自主管理

不動産投資の管理方法には「自主管理」と「管理委託」と2つの方法があります。

ここでは前者である「自主管理」についてご説明します。

所有する不動産の管理を全て自分で行う管理方式が自主管理です。

入居者対応や家賃管理、メンテナンスの業者手配など全てを大家さんである所有者が自ら行います。

【自主管理のメリット】

  1. 管理料がかからない管理を委託すると、管理会社に管理料を支払わなくてはなりません。管理料は管理会社によって違いがありますが、自主管理をすることでそれが一切かからなくなります。
  2. 大家さんとして賃貸経営のノウハウが身につく細かな雑務も自分で行う必要があるため、賃貸経営の知識や経験などノウハウが自然と身につきます。
  3. 不特定多数の不動産仲介業者に入居者募集を依頼できる管理を委託してしまうと、個人的に入居者募集を他の不動産仲介業者に依頼することができません。しかし自主管理であれば、さまざまな不動産仲介業者に直接依頼することができます。多くの不動産仲介業者に依頼することで入居者の裾野が広がります。
  4. 物件の不具合に気付きやすくなる自分で物件を管理するため、物件の老朽化や不具合に気付きやすくなります。その対応が早ければ早いだけ修繕費用も安くて済むでしょう。

【自主管理のデメリット】

  1. 入退去の立会いや敷金清算、滞納催促など煩わしい業務がある管理委託であれば管理会社が対応してくれる入退去の立会いや敷金清算、滞納催促などの業務。自主管理にすると、これらの煩わしい業務を自ら行う必要があります。特に頭を悩ますだろう業務が滞納催促です。収益に関わることですし、滞納を催促してもすぐに支払わない入居者もいるかもしれません。
  2. 入居者からのクレームが直接入る部屋の設備の故障やその他さまざまな不具合など、入居者から直接大家さんへクレームが入ることになります。その場合は物件にすぐに駆けつけなくてはなりませんし、スピーディーに業者に修繕依頼をしなくてはなりません。そのクレームは深夜に発生する可能性もあり、精神的な疲れを感じるかもしれません。
  3. 別の地域の物件の場合は対応することができない住まいから近い場所の物件なら良いのですが、別の地域にある物件の場合は自主管理することが不可能です。別の地域に物件がある場合は、細かな対応はできませんし、上述のようなクレームの際にもすぐに駆けつけることはできません。

管理委託

続いて「管理委託」についてご説明します。

入居者対応や家賃管理、メンテナンスの業者手配など、賃貸経営の業務全般を管理会社にお任せするのが管理委託です。
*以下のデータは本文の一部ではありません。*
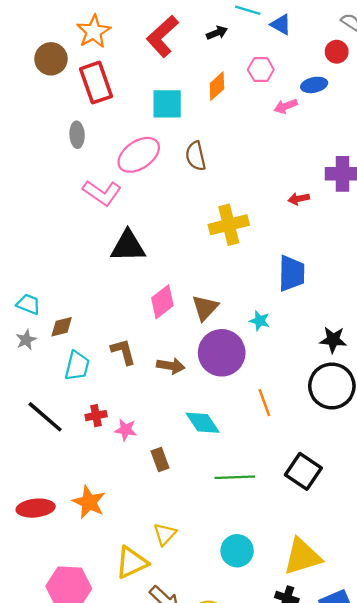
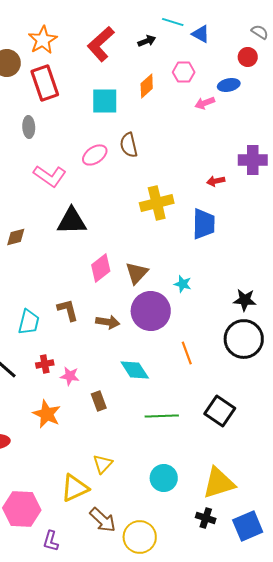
pink ellipse: (139, 155) -> (95, 155), moved, size x0.7
blue trapezoid: (292, 273) -> (204, 224), moved
brown diamond: (62, 327) -> (16, 237), moved
orange star: (89, 502) -> (47, 414), moved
自主管理とは違って、面倒な賃貸経営の業務全般を管理会社にお任せすることができますし、直接入居者とやりとりすることはありません。

【管理委託のメリット】

  1. 全ての手間が省ける自主管理は入退去の立会いや敷金清算、滞納催促などの煩わしい業務を全て自分で行わなくてはなりませんが、管理委託ならこのような面倒な業務を全て管理会社が処理してくれます。入居者と直接やりとりすることもありませんし、直接クレームが入ることもありません。管理会社はいわばその道のプロですから、細かなことも全て処理してくれるでしょう。
  2. 不動産管理のノウハウがある初めて不動産投資をされる方にとって物件の管理については未知の世界です。色々と知識を身に付けなくてはならないのではないでしょうか。不動産管理業務はとにかくやることがたくさんあります。管理会社は不動産管理の知識と経験といったノウハウがありますので、委託することで効率が上がるだけでなく効果も上がると言えるでしょう。
  3. 深夜でも24時間365日対応してくれる管理会社にもよりますが、入居者のクレームは24時間365日、深夜でも対応してくれる場合が多いです。緊急時に迅速に対応してくれるので、入居者だけでなく物件の評判も良くなるでしょう。

【管理委託のデメリット】

  1. 管理料がかかる管理委託には管理料がかかります。通常賃料の2~7%です。面倒な業務を代わりにやってもらえますので、デメリットと考えるか人によって違うでしょう。
  2. 選ぶ管理会社によって成果が左右される管理会社は数多くあります。そのため業者の選定も大変ですが、選ぶ業者を間違ってしまうと物件の評判が悪くなる最悪の事態になることもあります。物件の評判が悪くなると、入居者が決まらず空室期間が長くなってしまいます。不動産管理を委託する際は、評判の良いしっかりとした業者を選びましょう。

サブリース

サブリースはあまり聞きなれない言葉でしょう。

不動産投資においてのサブリースを一言で言うと「転貸」の意味です。

サブリース会社が大家さんから賃貸物件を一括で借り上げて、入居者に転貸するサービスです。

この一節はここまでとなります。